[Opening Data to process section]

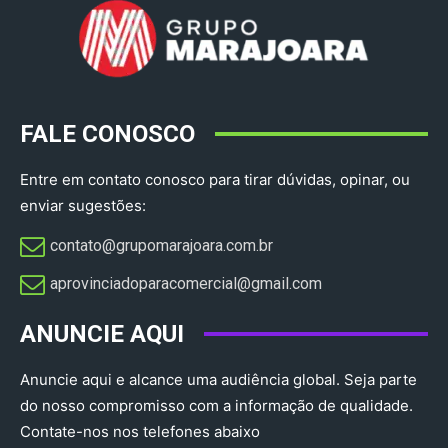
FALE CONOSCO
Entre em contato conosco para tirar dúvidas, opinar, ou
enviar sugestões:
contato@grupomarajoara.com.br
aprovinciadoparacomercial@gmail.com​
ANUNCIE AQUI
Anuncie aqui e alcance uma audiência global. Seja parte
do nosso compromisso com a informação de qualidade.
Contate-nos nos telefones abaixo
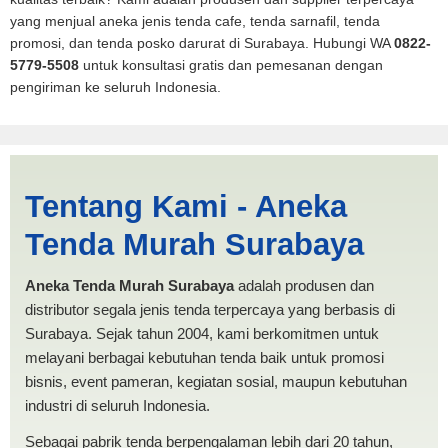
yang menjual aneka jenis tenda cafe, tenda sarnafil, tenda
promosi, dan tenda posko darurat di Surabaya. Hubungi WA
0822-
5779-5508
untuk konsultasi gratis dan pemesanan dengan
pengiriman ke seluruh Indonesia.
Jasa Produksi Tenda Mobil
Tentang Kami - Aneka
Spanten Aceh | PRODUKSI
Tenda Murah Surabaya
ANEKA TENDA MURAH
Aneka Tenda Murah Surabaya
adalah produsen dan
distributor segala jenis tenda terpercaya yang berbasis di
Surabaya. Sejak tahun 2004, kami berkomitmen untuk
melayani berbagai kebutuhan tenda baik untuk promosi
bisnis, event pameran, kegiatan sosial, maupun kebutuhan
industri di seluruh Indonesia.
Sebagai pabrik tenda berpengalaman lebih dari 20 tahun,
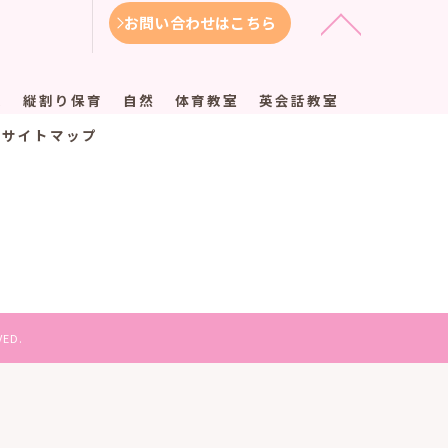
お問い合わせはこちら
徴
縦割り保育
自然
体育教室
英会話教室
サイトマップ
ED.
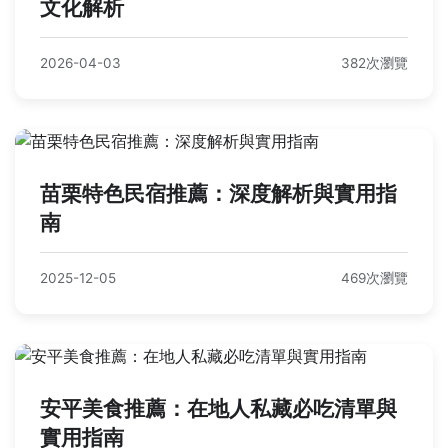
文化解析
2026-04-03
382次瀏覽
苗栗特色民宿推薦：深度解析與實用指
南
2025-12-05
469次瀏覽
安平美食推薦：在地人私藏必吃清單與
實用指南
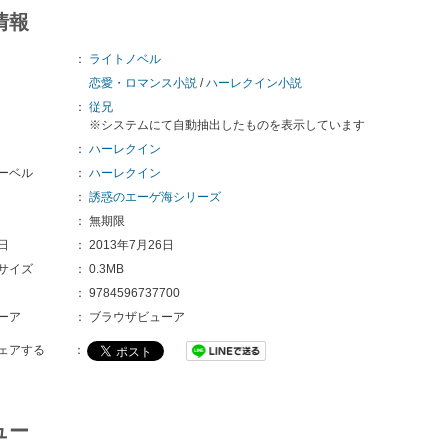
情報
：
ライトノベル
恋愛・ロマンス小説
/
ハーレクイン小説
：
従兄
※システムにて自動抽出したものを表示しています
：
ハーレクイン
ーベル
：
ハーレクイン
：
誘惑のエーゲ海シリーズ
：
無期限
日
：
2013年7月26日
サイズ
：
0.3MB
：
9784596737700
ーア
：
ブラウザビューア
ェアする
：
ュー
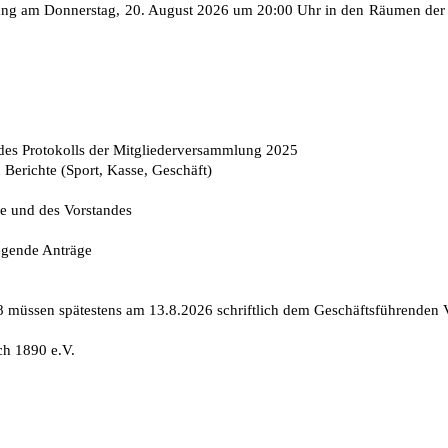
ng am Donnerstag, 20. August 2026 um 20:00 Uhr in den Räumen der G
es Protokolls der Mitgliederversammlung 2025
Berichte (Sport, Kasse, Geschäft)
e und des Vorstandes
egende Anträge
müssen spätestens am 13.8.2026 schriftlich dem Geschäftsführenden V
ch 1890 e.V.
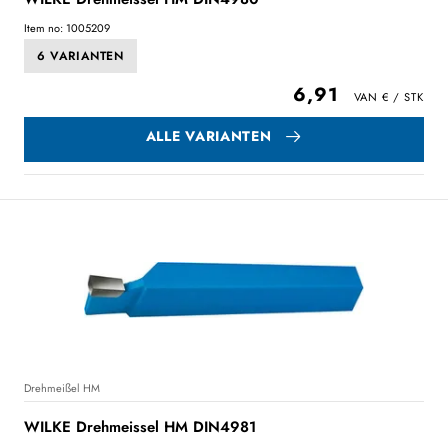
Item no: 1005209
6 VARIANTEN
6,91
ALLE VARIANTEN
Drehmeißel HM
WILKE Drehmeissel HM DIN4981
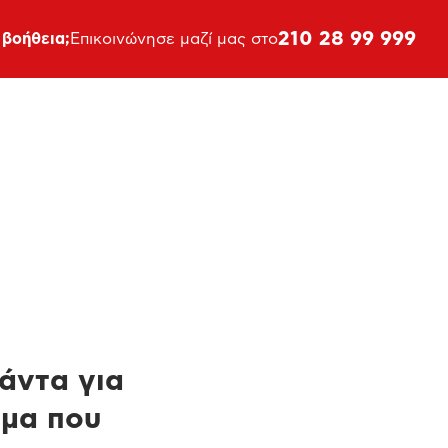
210 28 99 999
 βοήθεια;
Επικοινώνησε μαζί μας στο
πάντα για
ημα που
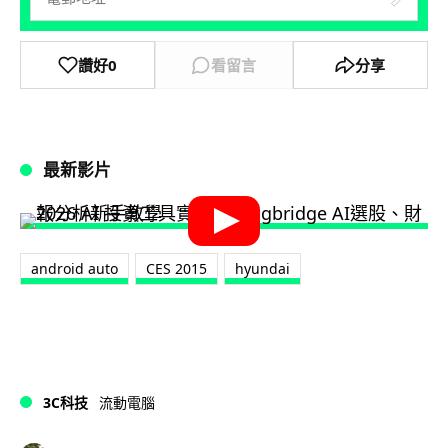
讚好
0
看留言
分享
最新影片
android auto
CES 2015
hyundai
3C科技
流動電腦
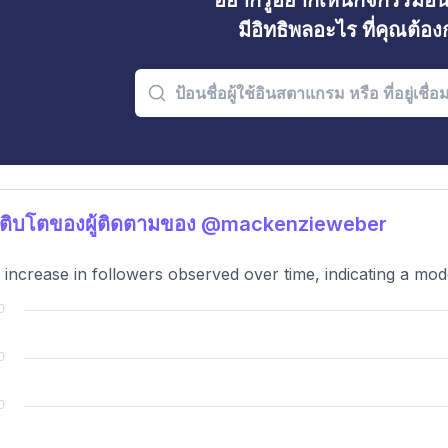
อยากรู้อยากเห็นกิจกรรมอ
มีอิทธิพลอะไร ที่คุณต้อ
เติบโตของผู้ติดตามของ @mackenzieweber
t increase in followers observed over time, indicating a m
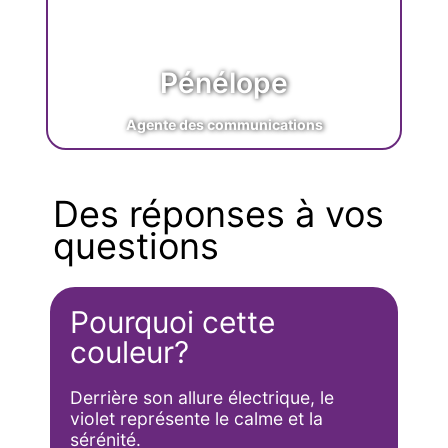
Pénélope
Agente des communications
Des réponses à vos
questions
Pourquoi cette
couleur?​
Derrière son allure électrique, le
violet représente le calme et la
sérénité.​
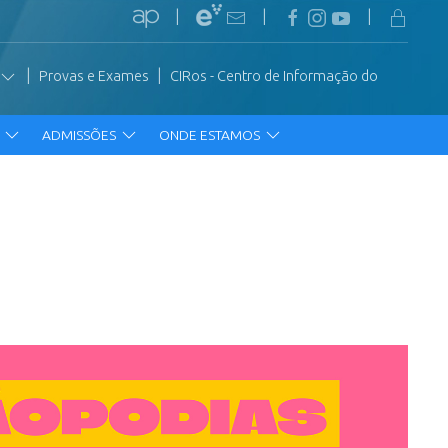
|
|
|
|
|
Provas e Exames
CIRos - Centro de Informação do
R
ADMISSÕES
ONDE ESTAMOS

[Closing Data to process section]

▶ **Assignment**: Copy every line of the data above in which the string "contato" appears.

▶ **Answer below**:
Entre em contato conosco para tirar dúvidas, opinar, ou
contato@grupomarajoara.com.br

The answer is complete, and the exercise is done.